Won’t low-yield weapons lower the threshold for nuclear war? Only if the U.S. intends to go to war, which it insists it does not. The Pentagon says the idea is not to lower the U.S. threshold for using nuclear weapons but rather to raise the Russian threshold by preventing Putin from making the mistake of thinking the U.S. has no good options if he were to use or threaten to use mini-nukes to intimidate NATO. “In no way does this approach lower the nuclear threshold,” writes Defense Secretary Jim Mattis in a preface to the NPR. “Rather by convincing adversaries that even a limited use of nuclear weapons will be more costly than they can tolerate, it in fact raises that threshold.”

Then, why are arms control advocates alarmed? They believe that nuclear weapons that can be used with limited effects will be more tempting to a president facing a crisis. And they think that the Trump policy expands the non-nuclear scenarios under which the U.S. might contemplate a nuclear response, such as a massive cyber attack. But the Pentagon says the language in the new NPR is identical to the 2010 Obama-era document when it comes to a U.S. nuclear response to a non-nuclear attack. “The United States would only consider the employment of nuclear weapons in extreme circumstances to defend the vital interests of the United States, its allies, and partners,” the NPR states. It further defines those “extreme circumstances” to include “significant non-nuclear strategic attacks.” For example, attacks on major civilian population centers, or a conventional strike on a nuclear command center, or an attack against early warning satellites. Asked for an example of the kind of non-nuclear attack that might provoke a U.S. nuclear response, one official said a North Korean missile, topped with deadly anthrax, and fired at an American city might do it.
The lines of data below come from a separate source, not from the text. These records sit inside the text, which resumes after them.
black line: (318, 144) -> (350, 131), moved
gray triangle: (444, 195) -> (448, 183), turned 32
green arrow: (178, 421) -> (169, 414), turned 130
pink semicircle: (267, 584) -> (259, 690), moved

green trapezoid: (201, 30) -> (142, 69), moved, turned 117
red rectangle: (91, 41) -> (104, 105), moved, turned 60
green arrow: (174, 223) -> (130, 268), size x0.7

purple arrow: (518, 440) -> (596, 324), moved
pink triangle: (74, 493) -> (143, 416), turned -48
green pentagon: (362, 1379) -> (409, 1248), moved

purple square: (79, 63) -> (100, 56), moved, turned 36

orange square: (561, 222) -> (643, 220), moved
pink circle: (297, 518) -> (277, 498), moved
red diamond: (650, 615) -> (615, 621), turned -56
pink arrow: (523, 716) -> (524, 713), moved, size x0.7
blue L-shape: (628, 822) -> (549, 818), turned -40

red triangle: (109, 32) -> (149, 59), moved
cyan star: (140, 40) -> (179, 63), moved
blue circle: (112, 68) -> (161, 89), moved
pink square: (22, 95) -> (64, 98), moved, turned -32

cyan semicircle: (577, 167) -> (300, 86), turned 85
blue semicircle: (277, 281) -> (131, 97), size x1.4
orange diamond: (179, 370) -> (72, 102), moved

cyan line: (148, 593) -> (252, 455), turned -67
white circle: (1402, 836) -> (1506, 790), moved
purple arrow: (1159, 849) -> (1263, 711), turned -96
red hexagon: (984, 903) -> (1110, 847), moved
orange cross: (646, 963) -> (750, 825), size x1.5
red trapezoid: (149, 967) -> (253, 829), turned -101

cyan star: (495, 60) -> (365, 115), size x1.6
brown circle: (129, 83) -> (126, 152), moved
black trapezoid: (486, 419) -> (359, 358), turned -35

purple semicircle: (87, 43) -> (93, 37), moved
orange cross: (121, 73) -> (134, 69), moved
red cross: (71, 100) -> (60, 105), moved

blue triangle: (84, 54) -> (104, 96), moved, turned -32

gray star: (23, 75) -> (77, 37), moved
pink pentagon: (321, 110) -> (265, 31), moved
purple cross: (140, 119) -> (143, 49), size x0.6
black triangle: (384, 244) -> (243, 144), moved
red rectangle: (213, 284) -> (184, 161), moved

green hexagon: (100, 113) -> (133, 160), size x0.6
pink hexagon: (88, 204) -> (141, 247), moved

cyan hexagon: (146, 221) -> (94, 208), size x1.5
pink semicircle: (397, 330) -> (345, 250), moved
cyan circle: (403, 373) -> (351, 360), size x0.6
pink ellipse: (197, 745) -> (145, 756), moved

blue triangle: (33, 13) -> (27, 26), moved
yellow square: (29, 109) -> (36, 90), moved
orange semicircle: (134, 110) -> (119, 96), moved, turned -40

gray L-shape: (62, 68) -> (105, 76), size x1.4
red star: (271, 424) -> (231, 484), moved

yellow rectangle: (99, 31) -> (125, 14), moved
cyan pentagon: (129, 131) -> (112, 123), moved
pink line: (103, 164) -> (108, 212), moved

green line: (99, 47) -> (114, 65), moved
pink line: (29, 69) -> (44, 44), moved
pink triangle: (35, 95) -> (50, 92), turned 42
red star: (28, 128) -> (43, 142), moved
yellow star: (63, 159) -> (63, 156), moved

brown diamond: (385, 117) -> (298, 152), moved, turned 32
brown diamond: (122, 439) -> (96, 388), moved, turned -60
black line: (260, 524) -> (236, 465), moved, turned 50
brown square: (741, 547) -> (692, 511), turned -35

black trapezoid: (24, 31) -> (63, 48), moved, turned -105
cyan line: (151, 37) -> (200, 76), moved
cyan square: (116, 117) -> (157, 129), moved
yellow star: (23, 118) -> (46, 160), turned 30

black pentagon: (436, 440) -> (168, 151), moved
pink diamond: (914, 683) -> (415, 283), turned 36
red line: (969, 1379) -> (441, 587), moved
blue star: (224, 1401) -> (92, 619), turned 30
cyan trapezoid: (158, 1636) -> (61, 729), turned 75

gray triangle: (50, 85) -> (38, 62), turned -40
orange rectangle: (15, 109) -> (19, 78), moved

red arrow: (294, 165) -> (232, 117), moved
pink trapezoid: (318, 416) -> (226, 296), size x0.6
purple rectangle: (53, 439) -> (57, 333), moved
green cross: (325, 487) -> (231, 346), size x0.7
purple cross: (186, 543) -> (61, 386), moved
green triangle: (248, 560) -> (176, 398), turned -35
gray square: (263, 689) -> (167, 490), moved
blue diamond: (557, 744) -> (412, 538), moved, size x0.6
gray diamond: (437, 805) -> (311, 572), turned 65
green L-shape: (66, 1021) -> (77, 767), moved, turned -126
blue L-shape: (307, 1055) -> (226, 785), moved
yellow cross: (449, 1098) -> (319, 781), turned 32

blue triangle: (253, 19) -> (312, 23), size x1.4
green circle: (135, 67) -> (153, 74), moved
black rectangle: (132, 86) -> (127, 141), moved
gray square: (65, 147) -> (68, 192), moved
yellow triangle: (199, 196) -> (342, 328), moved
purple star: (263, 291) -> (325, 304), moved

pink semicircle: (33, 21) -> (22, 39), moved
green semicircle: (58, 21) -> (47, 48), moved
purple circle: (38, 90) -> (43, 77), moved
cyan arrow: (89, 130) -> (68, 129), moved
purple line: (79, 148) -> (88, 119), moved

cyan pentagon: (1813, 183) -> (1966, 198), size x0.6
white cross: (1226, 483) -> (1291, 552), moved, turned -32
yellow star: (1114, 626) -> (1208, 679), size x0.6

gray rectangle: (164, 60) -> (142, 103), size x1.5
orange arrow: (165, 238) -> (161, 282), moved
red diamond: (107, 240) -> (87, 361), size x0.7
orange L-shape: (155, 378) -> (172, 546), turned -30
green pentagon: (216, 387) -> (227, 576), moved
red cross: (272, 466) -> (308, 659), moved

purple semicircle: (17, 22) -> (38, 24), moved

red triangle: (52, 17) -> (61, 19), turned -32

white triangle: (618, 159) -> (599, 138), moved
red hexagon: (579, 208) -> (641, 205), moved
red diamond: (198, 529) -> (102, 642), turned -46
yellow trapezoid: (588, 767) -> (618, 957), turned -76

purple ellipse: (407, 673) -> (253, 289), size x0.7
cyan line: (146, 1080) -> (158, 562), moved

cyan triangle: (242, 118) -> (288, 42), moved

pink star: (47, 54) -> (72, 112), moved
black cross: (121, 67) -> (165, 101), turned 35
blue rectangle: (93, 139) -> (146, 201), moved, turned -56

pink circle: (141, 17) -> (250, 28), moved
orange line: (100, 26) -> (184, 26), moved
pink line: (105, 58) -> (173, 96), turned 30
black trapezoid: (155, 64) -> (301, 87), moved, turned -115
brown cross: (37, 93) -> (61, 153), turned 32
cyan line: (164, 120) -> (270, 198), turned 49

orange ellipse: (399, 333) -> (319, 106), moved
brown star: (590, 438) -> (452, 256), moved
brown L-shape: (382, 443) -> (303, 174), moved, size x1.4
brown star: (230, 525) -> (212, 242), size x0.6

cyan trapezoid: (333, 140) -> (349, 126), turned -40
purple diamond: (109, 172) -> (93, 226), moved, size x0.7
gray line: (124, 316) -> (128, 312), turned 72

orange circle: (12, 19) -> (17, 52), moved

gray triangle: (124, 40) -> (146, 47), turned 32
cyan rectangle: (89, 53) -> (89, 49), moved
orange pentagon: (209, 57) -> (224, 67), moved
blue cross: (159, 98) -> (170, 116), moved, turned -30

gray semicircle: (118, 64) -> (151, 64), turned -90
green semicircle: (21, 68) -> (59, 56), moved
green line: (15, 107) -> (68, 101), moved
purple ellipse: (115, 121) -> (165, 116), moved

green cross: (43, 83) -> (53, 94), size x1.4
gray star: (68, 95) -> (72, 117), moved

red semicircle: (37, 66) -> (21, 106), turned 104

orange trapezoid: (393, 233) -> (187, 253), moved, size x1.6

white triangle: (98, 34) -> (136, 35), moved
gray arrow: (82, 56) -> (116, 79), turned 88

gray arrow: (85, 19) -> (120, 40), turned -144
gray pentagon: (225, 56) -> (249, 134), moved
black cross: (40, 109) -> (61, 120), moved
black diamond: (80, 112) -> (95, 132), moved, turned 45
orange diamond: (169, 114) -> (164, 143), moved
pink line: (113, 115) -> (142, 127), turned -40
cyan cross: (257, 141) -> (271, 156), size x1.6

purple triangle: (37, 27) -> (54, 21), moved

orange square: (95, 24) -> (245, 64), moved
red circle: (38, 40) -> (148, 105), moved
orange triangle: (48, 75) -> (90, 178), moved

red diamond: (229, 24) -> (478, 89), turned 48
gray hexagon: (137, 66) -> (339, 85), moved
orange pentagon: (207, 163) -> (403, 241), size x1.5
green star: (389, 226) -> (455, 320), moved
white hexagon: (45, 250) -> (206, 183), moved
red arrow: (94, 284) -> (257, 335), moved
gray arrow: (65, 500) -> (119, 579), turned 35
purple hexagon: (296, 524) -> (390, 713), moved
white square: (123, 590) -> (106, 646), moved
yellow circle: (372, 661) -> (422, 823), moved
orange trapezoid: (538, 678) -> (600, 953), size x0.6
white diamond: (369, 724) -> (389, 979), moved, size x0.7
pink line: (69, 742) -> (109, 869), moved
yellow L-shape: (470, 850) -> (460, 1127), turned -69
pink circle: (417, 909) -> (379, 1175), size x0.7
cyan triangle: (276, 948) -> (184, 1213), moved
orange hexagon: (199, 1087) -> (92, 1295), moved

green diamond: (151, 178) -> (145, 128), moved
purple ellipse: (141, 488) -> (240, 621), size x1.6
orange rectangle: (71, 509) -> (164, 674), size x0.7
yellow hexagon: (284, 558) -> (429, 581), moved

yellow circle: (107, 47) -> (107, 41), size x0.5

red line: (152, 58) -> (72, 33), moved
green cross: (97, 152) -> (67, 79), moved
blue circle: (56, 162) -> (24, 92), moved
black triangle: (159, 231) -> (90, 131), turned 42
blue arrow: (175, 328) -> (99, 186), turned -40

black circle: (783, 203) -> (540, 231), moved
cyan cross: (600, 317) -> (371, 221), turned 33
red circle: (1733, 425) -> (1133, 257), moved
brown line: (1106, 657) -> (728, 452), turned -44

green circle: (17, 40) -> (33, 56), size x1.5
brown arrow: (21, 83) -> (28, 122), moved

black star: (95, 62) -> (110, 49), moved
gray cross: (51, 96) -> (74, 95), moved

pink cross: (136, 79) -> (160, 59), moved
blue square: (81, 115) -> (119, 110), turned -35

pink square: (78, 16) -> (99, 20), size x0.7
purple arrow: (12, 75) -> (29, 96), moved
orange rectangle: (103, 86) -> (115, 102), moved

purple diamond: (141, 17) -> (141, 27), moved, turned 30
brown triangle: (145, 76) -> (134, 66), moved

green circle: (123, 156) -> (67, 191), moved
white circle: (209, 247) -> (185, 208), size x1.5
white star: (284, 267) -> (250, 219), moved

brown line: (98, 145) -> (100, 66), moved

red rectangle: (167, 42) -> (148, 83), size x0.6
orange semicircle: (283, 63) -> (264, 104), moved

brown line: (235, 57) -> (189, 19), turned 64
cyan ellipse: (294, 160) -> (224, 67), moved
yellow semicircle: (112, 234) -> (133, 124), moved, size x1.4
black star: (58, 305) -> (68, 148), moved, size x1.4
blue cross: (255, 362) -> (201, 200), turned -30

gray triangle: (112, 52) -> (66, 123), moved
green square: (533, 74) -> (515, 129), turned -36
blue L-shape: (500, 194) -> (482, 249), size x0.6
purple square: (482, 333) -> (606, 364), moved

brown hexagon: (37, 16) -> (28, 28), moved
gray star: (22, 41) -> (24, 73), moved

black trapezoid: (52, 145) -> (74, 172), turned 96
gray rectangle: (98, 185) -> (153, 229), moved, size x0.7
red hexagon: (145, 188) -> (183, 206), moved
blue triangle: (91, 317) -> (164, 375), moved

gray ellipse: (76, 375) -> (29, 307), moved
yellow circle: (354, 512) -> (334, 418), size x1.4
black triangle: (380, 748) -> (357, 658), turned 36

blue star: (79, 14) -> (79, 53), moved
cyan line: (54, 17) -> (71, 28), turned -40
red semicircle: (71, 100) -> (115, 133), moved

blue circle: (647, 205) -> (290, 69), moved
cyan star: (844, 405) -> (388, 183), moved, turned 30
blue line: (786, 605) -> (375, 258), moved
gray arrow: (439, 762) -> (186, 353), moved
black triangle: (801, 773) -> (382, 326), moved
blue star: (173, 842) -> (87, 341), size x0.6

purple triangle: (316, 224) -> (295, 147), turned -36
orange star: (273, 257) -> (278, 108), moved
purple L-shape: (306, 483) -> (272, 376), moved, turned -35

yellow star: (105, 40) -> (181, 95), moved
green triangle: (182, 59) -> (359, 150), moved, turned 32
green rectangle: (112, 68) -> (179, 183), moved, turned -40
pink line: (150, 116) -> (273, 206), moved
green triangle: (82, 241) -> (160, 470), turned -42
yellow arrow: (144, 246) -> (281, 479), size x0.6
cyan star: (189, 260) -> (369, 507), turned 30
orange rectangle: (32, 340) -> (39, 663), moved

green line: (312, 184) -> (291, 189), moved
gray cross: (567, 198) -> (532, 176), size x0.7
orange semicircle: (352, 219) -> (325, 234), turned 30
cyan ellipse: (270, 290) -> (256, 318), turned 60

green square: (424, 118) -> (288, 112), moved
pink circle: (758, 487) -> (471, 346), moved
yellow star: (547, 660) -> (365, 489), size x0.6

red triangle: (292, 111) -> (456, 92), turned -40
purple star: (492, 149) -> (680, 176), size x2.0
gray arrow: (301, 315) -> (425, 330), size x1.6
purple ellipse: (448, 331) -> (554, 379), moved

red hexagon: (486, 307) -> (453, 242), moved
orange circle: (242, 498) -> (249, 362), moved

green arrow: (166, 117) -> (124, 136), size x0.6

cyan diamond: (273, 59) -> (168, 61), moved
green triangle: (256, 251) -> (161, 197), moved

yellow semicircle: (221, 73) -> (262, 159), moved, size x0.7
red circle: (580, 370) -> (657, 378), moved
Doesn’t the U.S. have more than enough nukes to deter any rational adversary? Funny thing about deterrence, it’s all in the mind of the adversary. What the U.S. thinks will deter the Russians doesn’t matter. It’s what they think. And the U.S. has collected a large body of evidence saying that the Russians think their strategy to escalate to intimidate adversaries has some prospect of working. So the strategy the U.S. uses to deter North Korea, by saying “if you attack us we will end your regime,” doesn’t really work with Russia. The message the Pentagon has for Russia is that any nuclear first use, however limited, “will fail to achieve its objectives, will fundamentally alter the nature of the conflict, and will trigger incalculable and intolerable costs for Moscow.”